ACORDAM NA FORMAÇÃO DE APRECIAÇÃO PRELIMINAR DA SECÇÃO DO CONTENCIOSO ADMINISTRATIVO DO SUPREMO TRIBUNAL ADMINISTRATIVO:
1. AA requereu, no TAF, contra o Ministério da Administração Interna (doravante MAI), a suspensão da eficácia do despacho, de 11/4/2023, do Ministro da Administração Interna, que lhe aplicou a sanção disciplinar de aposentação compulsiva.
Foi proferida sentença que, julgando a providência cautelar improcedente, absolveu a entidade requerida do pedido.
O requerente apelou para o TCA-Norte, o qual, por acórdão de 15/03/2024, negou provimento ao recurso, confirmando a sentença.
É deste acórdão que o requerente vem pedir a admissão de recurso de revista.
2. Tem-se em atenção a matéria de facto considerada pelo acórdão recorrido.
3. O art.º 150.º, n.º 1, do CPTA, prevê que das decisões proferidas em 2.ª instância pelos tribunais centrais administrativos possa haver excepcionalmente revista para o STA “quando esteja em causa a apreciação de uma questão que, pela sua relevância jurídica ou social, se revista de importância fundamental” ou “quando a admissão do recurso seja claramente necessária para uma melhor aplicação do direito”.
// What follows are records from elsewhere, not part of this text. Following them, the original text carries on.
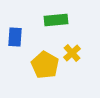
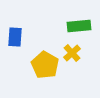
green rectangle: moved 23 px right, 6 px down
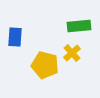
yellow pentagon: rotated 16 degrees counterclockwise
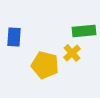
green rectangle: moved 5 px right, 5 px down
blue rectangle: moved 1 px left
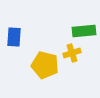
yellow cross: rotated 24 degrees clockwise
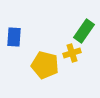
green rectangle: rotated 50 degrees counterclockwise
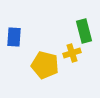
green rectangle: rotated 50 degrees counterclockwise
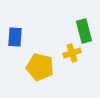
blue rectangle: moved 1 px right
yellow pentagon: moved 5 px left, 2 px down
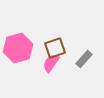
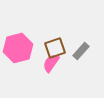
gray rectangle: moved 3 px left, 8 px up
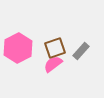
pink hexagon: rotated 12 degrees counterclockwise
pink semicircle: moved 2 px right, 1 px down; rotated 18 degrees clockwise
Como decorre do texto legal e tem sido reiteradamente sublinhado pela jurisprudência deste STA, está-se perante um recurso excepcional, só admissível nos estritos limites fixados pelo citado art.º 150.º, n.º 1, que, conforme realçou o legislador na Exposição de Motivos das Propostas de Lei nºs. 92/VIII e 93/VIII, corresponde a uma “válvula de segurança do sistema” que apenas pode ser accionada naqueles precisos termos.
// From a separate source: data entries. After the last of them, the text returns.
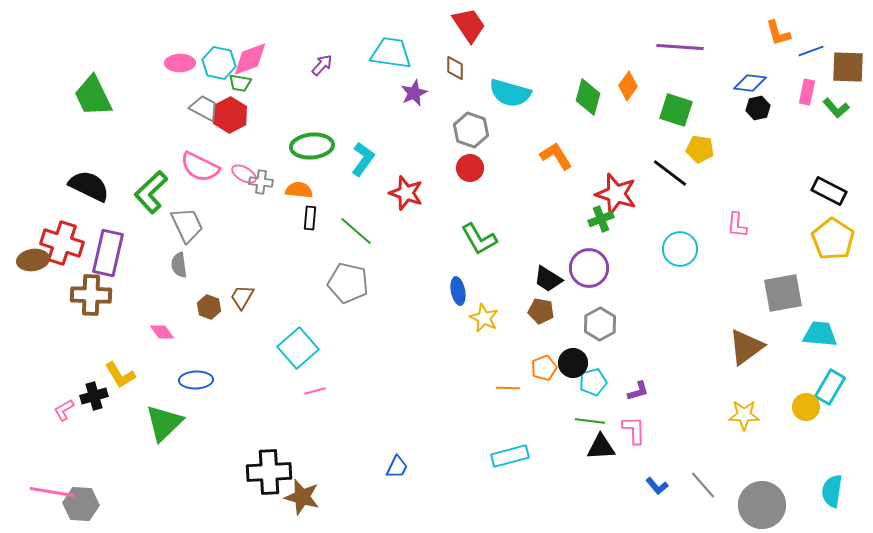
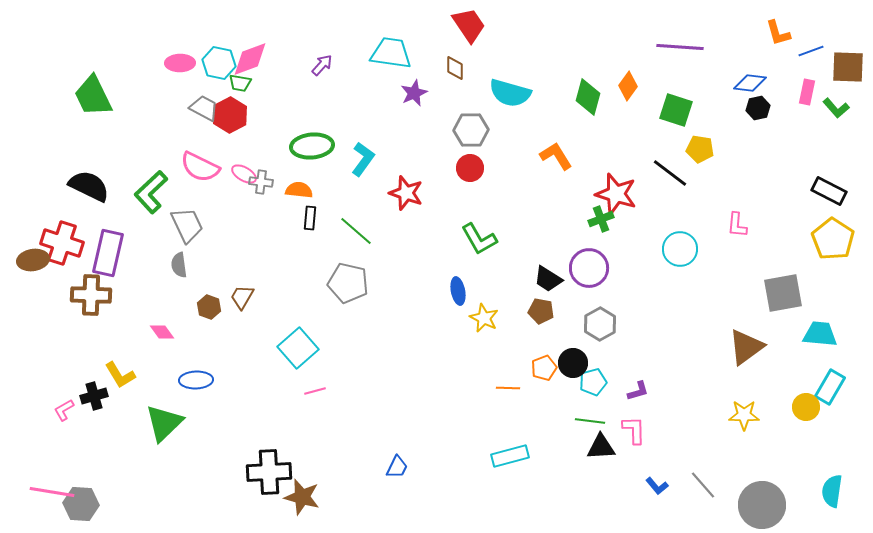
gray hexagon at (471, 130): rotated 20 degrees counterclockwise
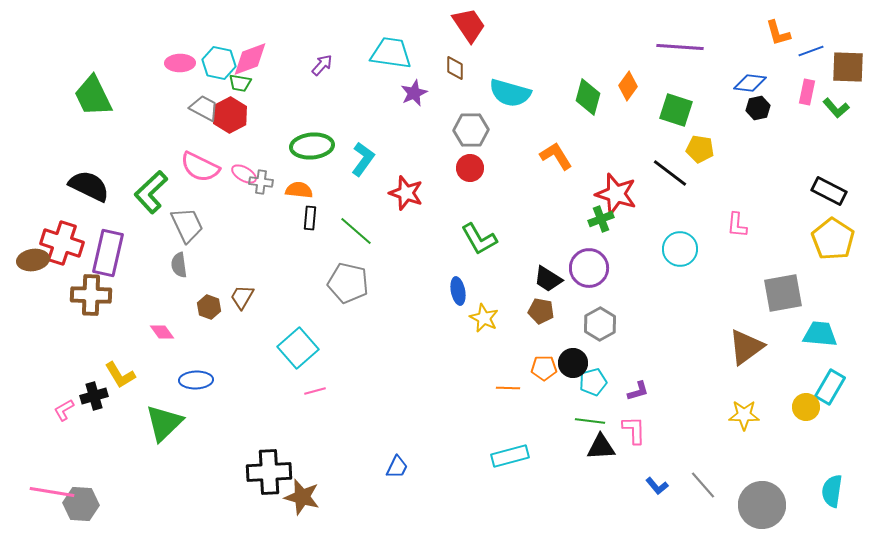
orange pentagon at (544, 368): rotated 20 degrees clockwise
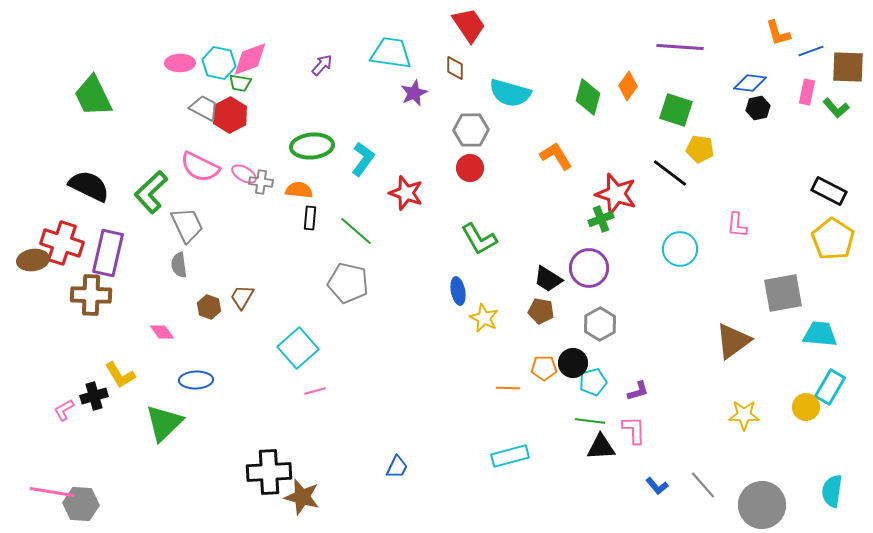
brown triangle at (746, 347): moved 13 px left, 6 px up
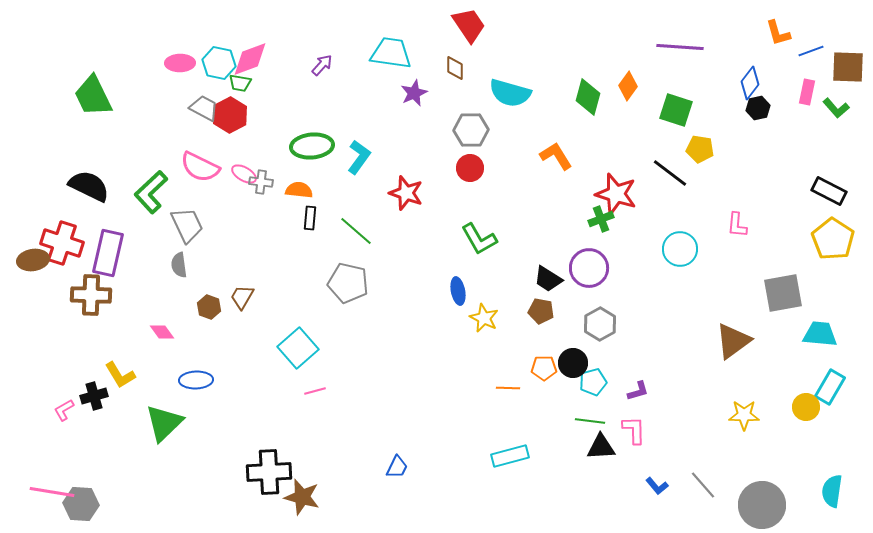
blue diamond at (750, 83): rotated 60 degrees counterclockwise
cyan L-shape at (363, 159): moved 4 px left, 2 px up
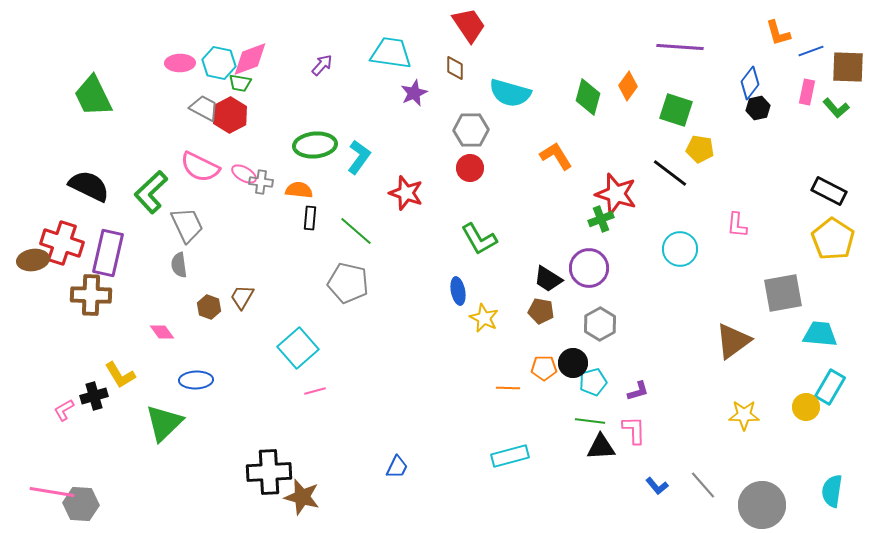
green ellipse at (312, 146): moved 3 px right, 1 px up
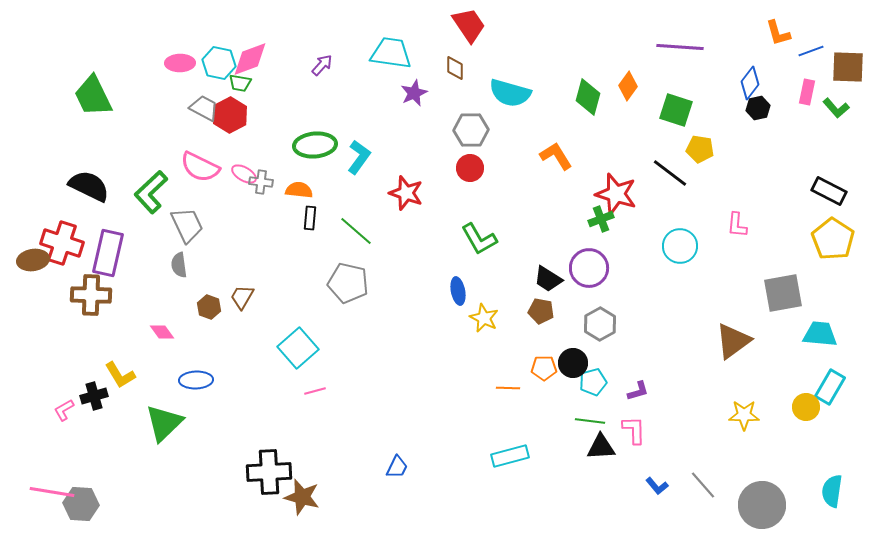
cyan circle at (680, 249): moved 3 px up
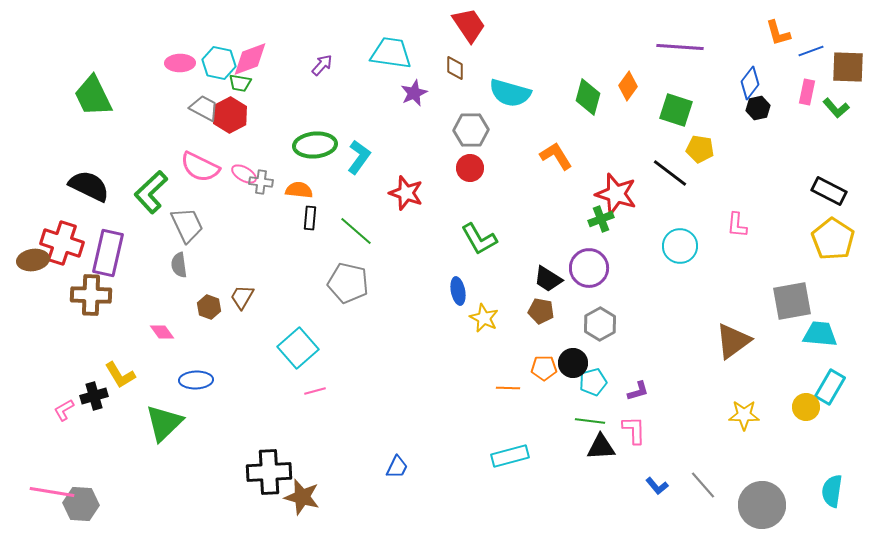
gray square at (783, 293): moved 9 px right, 8 px down
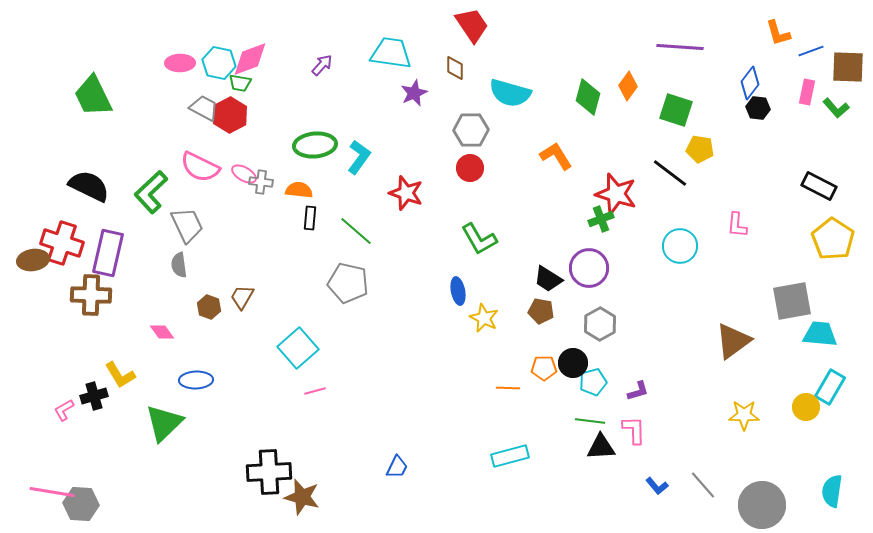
red trapezoid at (469, 25): moved 3 px right
black hexagon at (758, 108): rotated 20 degrees clockwise
black rectangle at (829, 191): moved 10 px left, 5 px up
A sentença, para indeferir a requerida suspensão de eficácia, julgou não verificado o requisito do “fumus boni iuris”, previsto na 2.ª parte do n.º 1 do art.º 120.º do CPTA, por não ser provável a procedência de qualquer dos vícios que o requerente imputara ao acto suspendendo e que designara por “violação do princípio da independência entre o processo penal e o processo disciplinar e consequente défice instrutório deste último”, por “violação do princípio da proporcionalidade” na pena aplicada, por “falta de fundamentação e erro nos pressupostos de facto” quanto ao pressuposto da inviabilidade da relação funcional e por “violação do princípio da igualdade” na escolha da pena.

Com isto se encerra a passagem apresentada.